Visual Place Recognition (VPR) localizes a query image by matching it against a database of geo-tagged reference images, making it essential for navigation and mapping in robotics. Although Vision Transformer (ViT) solutions deliver high accuracy, their large models often exceed the memory and compute budgets of resource-constrained platforms such as drones and mobile robots. To address this issue, we propose TeTRA, a ternary transformer approach that progressively quantizes the ViT backbone to 2-bit precision and binarizes its final embedding layer, offering substantial reductions in model size and latency. A carefully designed progressive distillation strategy preserves the representational power of a full-precision teacher, allowing TeTRA to retain or even surpass the accuracy of uncompressed convolutional counterparts, despite using fewer resources. Experiments on standard VPR benchmarks demonstrate that TeTRA reduces memory consumption by up to 69% compared to efficient baselines, while lowering inference latency by 35%, with either no loss or a slight improvement in recall@1. These gains enable high-accuracy VPR on power-constrained, memory-limited robotic platforms, making TeTRA an appealing solution for real-world deployment.

Paper Structure

This paper contains 20 sections, 16 equations, 4 figures, 1 table.

Figures (4)

  • Figure 1: TeTRA block diagram illustrating the ternary and binary training pipeline. The pre-training stage employs distillation-based, progressive quantization-aware training with attention, classification, and patch token losses.

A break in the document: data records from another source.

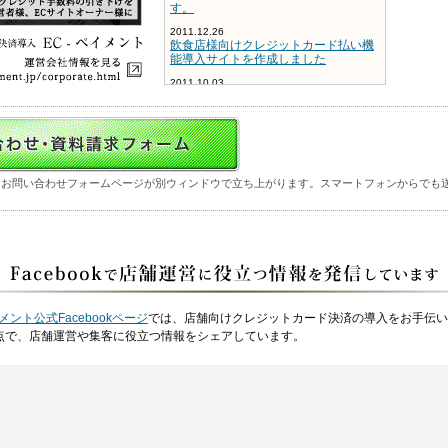
す。
2011.12.26
飲食店様向けクレジットカード払い機
能導入サイトを作成しました
2011.10.03
病院、医療施設、クリニック様向けサ
イトを作成いたしました
2010.06.01
ネイルサロン検索サイト「ラブネイ
ル」をリリースしました
トお問い合わせフォームページが別ウィンドウで立ち上がります。スマートフォンからでも
2010.04.20
環境への取り組み
2010.02.02
ネイルサロン様向けサイトを作成いた
しました
2008.12.11
クレジットカード発行会社様、消費者
生活センター様へのお願い
メント公式Facebookページ
では、店舗向けクレジットカード決済の導入をお手伝い
2008.12.08
点で、店舗運営や集客に役立つ情報をシェアしています。
年末年始休暇のお知らせ
2008.07.22
2008年夏季休業のお知らせ
2008.05.30
クレジットカード決済代行業務を正式
スタートいたしました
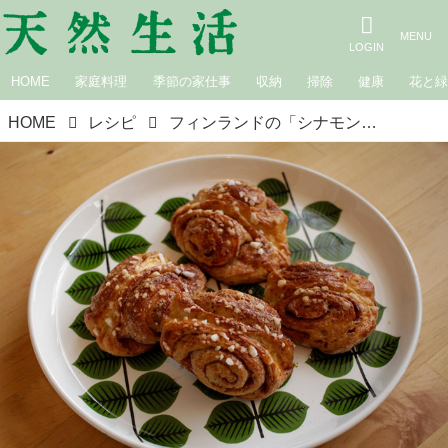
HOME
家庭料理
季節の家仕事
収納
掃除
健康
花と
HOME
レシピ
フィンランドの「シナモンロール」のつくり方。スパイスが奏でる“北欧気分”を楽しむ幸せの焼きたてパン／週末北欧部 chikaさん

During fine-tuning, all backbone layers except the last are frozen while supervised contrastive learning is performed using a multi-similarity loss.

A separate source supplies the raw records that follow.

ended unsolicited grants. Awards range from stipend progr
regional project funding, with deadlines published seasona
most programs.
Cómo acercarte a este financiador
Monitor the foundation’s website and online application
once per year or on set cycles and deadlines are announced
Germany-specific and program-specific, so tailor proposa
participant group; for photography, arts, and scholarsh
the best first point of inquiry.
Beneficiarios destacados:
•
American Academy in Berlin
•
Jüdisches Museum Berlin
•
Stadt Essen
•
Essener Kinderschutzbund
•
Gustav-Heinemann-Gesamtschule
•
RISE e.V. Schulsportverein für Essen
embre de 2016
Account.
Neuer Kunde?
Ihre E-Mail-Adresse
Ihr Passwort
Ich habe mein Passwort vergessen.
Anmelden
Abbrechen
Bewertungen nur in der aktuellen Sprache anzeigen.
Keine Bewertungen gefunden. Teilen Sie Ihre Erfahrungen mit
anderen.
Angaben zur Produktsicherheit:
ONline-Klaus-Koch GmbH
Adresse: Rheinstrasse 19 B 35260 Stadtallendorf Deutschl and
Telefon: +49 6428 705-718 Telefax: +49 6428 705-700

  • Figure 2: Radar plot of normalized metrics comparing inverse memory usage efficiency (Mem), matching speed (Lat), and R@1 accuracy across multiple datasets. Higher values indicate better performance for each metric. The results show that DinoV2-based models consume more resources, whereas TeTRA achieves higher R@1 accuracy, especially on appearance change datasets while using less memory than CosPlace.

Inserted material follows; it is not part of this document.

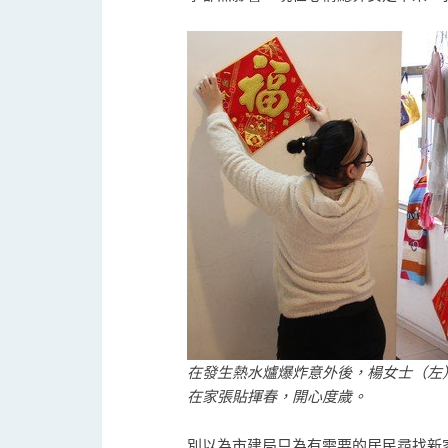
在發生熱水爐爆炸意外後，楊女士（左
在家張貼揮春，開心度歲。
別以為市建局只為有需要的居民尋找新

  • Figure 3: Line plot demonstrating the trade-off between recall@1 accuracy and resource consumption (latency and memory usage) on the Tokyo247 dataset. Each line represents a single model assessed across different descriptor sizes, with selected points annotated to indicate the descriptor dimension (e.g., 1024D for 1024 dimensions).
  • Figure 4: Trade-offs in the VPR pipeline. This line plot illustrates Recall@1 accuracy, memory consumption, and latency, capturing the total computational overhead of feature extraction and matching. The figure highlights the balance between achieving high recognition performance and managing resources.